Update: Shapiro responded in the comments section, you can read his apology and weigh in on it here. The IP address has been verified as belonging to the CEA in Arlington, VA. (The effect of the default kitten icon is admittedly amazing.)
Perhaps it’s having been struck dumb by sheer, unmitigated rage, but I’ve been sitting on my response to this whole “booth babe” thing for a few days now. Last week I attended the Consumer Electronics Show, a massive annual technology expo in the neon wilds of Las Vegas. CES is helmed by a man named Gary Shapiro, and it’s a flashy, chaotic convergence of media, business, and PR folks, all swarming around the Las Vegas Convention Center for the better part of a week each January.
Mid-week I was deliriously vying for an ethernet connection in the press room when a nice youngish fellow named Matt Danzico asked to interview me for a BBC segment about “booth babes.” The video went live the next day (that’s me — that Taylor Hatmaker gal) and I looked on in horror as Consumer Electronics Association president and all around extremely-influential-
Here’s what Shapiro said re: the booth babe phenomenon:
Well, sometimes it is a little old school, but it does work.
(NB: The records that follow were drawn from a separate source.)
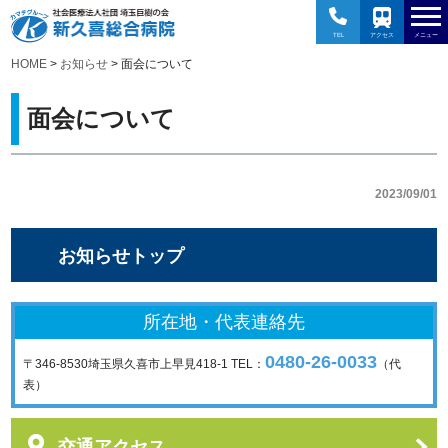
TEL
アクセス
メニュー
HOME
>
お知らせ
> 面会について
面会について
2023/09/01
お知らせトップ
所在地・代表連絡先
0480-26-0033
〒346-8530
埼玉県久喜市上早見418-1
TEL：
（代
表）
交通アクセス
People naturally want to go towards what they consider pretty. So your effort to try to get a story based on booth babes, which is decreasing rather rapidly in the industry, and say that it’s somehow sexism, imbalancing — it’s cute, but it’s frankly irrelevant in my view.
As a female-identified human person, navigating the vastly male waters of CES is a strange kind of mental contact sport. In the press room, women are so few and far between I almost feel like we should have some secret hand signal of mutual respect, or maybe the cool lady tech journos do and I don’t know about it yet. But beyond the press room, you’ll see women all right: over-the-top, hyper-feminine ones wearing anything from form-fitting black and massive fake eyelashes to only the most cursory shreds of fabric. This is the booth babe, the ultimate anachronism at a convention ostensibly about the transcendent places technology can take us. (The booth babe issue itself is a complex one. I’m in the same camp with sex-positive tech columnist Violet Blue in feeling that “the way women feel about booth babes is way more grey than black and white.” I plan to unpack my own thoroughly gray feelings about that through the lens of sexuality, just not in this piece.)
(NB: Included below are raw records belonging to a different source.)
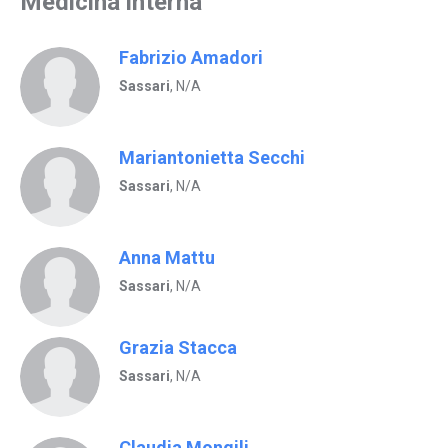
Medicina interna
Fabrizio Amadori
Sassari
, N/A
Mariantonietta Secchi
Sassari
, N/A
Anna Mattu
Sassari
, N/A
Grazia Stacca
Sassari
, N/A
Claudia Mongili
In a pitch-perfect article on Gizmodo yesterday, Mat Honan gets to the core of the issue, which in this case is not really booth babes at all — it’s Shapiro’s ultra-condescending, laissez-faire nonchalance.
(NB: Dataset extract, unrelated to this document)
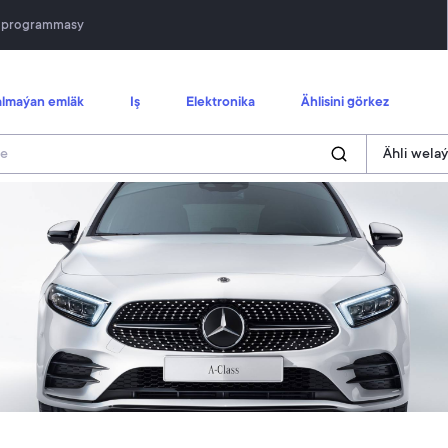
n programmasy
lmaýan emläk
Iş
Elektronika
Ählisini görkez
“The reason his answer is so bothersome is because as the head of the CEA he is, in a very real sense, speaking for all of us in the technology industry. And that Mad Men bullshit doesn’t represent who we are as an industry anymore, and it certainly doesn’t represent what we should aspire to become. Technology is about the future, and this attitude is from the past.”
In an analogy drawn by both Honan and Violet Blue, Shapiro’s words indeed conjure images of Mad Men, everyone’s favorite cultural TV time machine. Namely the utter disconnect between the ad world’s reckless gender elite and the hostile professional environment its attitudes give rise to. It doesn’t feel like a stretch to imagine Shapiro (and his unsettling smirk) slinking off stage right to enjoy a cocktail in the Old Boy’s Club after swatting the BBC reporter away.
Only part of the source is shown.